Dalam kegiatan yang berlangsung di aula desa itu, Dadun menilai kekosongan jabatan perangkat tidak boleh dibiarkan terlalu lama karena dapat berdampak terhadap pelayanan masyarakat dan jalannya administrasi pemerintahan desa.
Ia meminta pemerintah desa segera melakukan proses pengisian sesuai mekanisme yang berlaku agar pelayanan publik tetap berjalan maksimal.
“Kalau terlalu lama kosong tentu akan menghambat pelayanan. Jadi harus segera diproses sesuai aturan,” ujar Dadun.
Selain itu, ia juga menyoroti capaian PBB Desa Bojongsari yang perlu terus ditingkatkan.
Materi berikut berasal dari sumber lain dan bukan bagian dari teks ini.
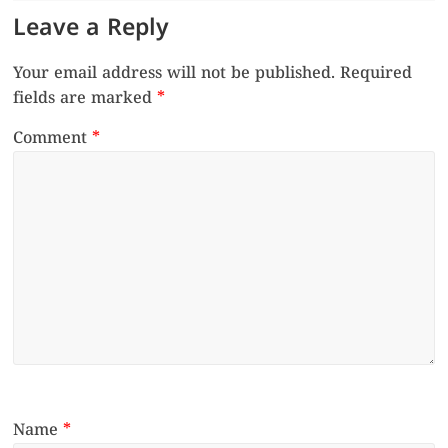
Leave a Reply
Your email address will not be published.
Required
fields are marked
*
Comment
*
Name
*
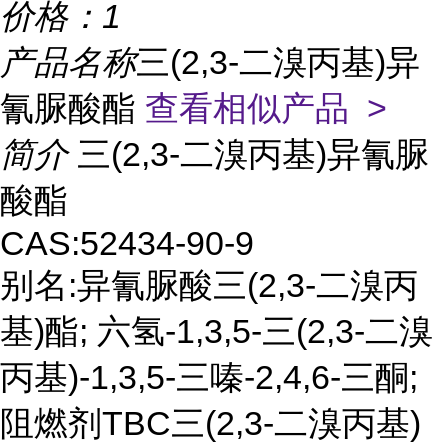
价格：
1
产品名称
三(2,3-二溴丙基)异
氰脲酸酯
查看相似产品 >
简介
三(2,3-二溴丙基)异氰脲
酸酯
CAS:52434-90-9
别名:异氰脲酸三(2,3-二溴丙
基)酯; 六氢-1,3,5-三(2,3-二溴
丙基)-1,3,5-三嗪-2,4,6-三酮;
阻燃剂TBC三(2,3-二溴丙基)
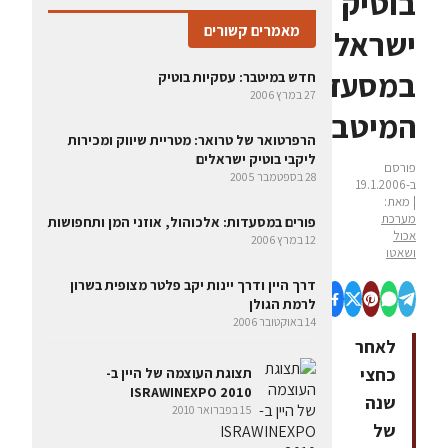
בוטיק
מאמרים קשורים
ישראלי
במסעדת
חדש במיטבר: עסקיות בוטיק
27 במרץ 2006
המיטבר
הרפרטואר של טרואר: מטריית שיווק ומכירות
ליקבי בוטיק ישראלים
פורסם
28 בספטמבר 2005
ב-19.1.2006
| מאת:
מערכת
פורים במסעדות: אלכוהול, אוזני המן ותחפושות
אכול
12 במרץ 2006
ושאטו
דרך היין ודרך יינות יקב פלטר מצופית בשרון
לרמת הגולן
14 באוקטובר 2006
לאחר
כחצי
תצוגת העוצמה של היין ב-
ISRAWINEXPO 2010
שנה
15 בפברואר 2010
של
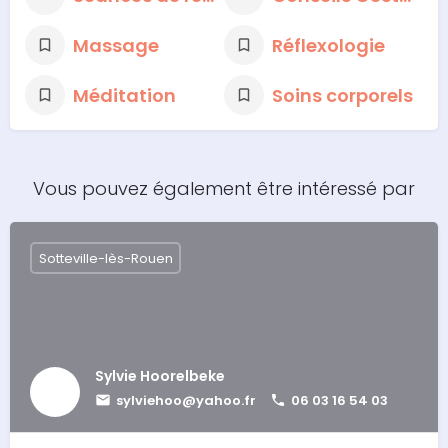
Massage
Réflexologie
Méditation
Soins corporels
Vous pouvez également être intéressé par
Sotteville-lès-Rouen
Sylvie Hoorelbeke
sylviehoo@yahoo.fr
06 03 16 54 03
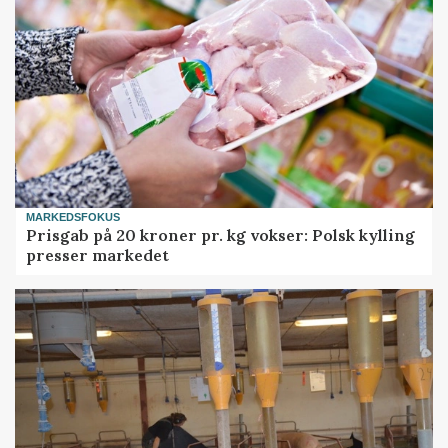
MARKEDSFOKUS
Prisgab på 20 kroner pr. kg vokser: Polsk kylling
presser markedet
Menurutnya, peran perangkat desa sangat penting dalam mendorong kesadaran masyarakat untuk membayar pajak tepat waktu.
Dadun mengatakan, penerimaan PBB menjadi salah satu penunjang pembangunan desa sehingga target yang telah ditetapkan perlu terus dikejar.
“Perangkat desa harus aktif mengingatkan warga karena PBB ini berkaitan dengan pembangunan,” katanya.
Baca Juga: Dikebut, Pembangunan Huntap Korban Pergerakan Tanah di Cikadu Palabuhanratu Capai 25 Unit
Dalam pembinaan tersebut, Dadun turut mengingatkan perangkat desa agar mulai memahami tahapan dan regulasi menjelang Pemilihan Kepala Desa (Pilkades) Serentak 2027 guna menghindari pelanggaran administrasi maupun aturan di lapangan.
Melalui pembinaan itu, pemerintah kecamatan berharap kinerja aparatur Desa Bojongsari semakin optimal dalam menjalankan pelayanan dan program pemerintahan desa.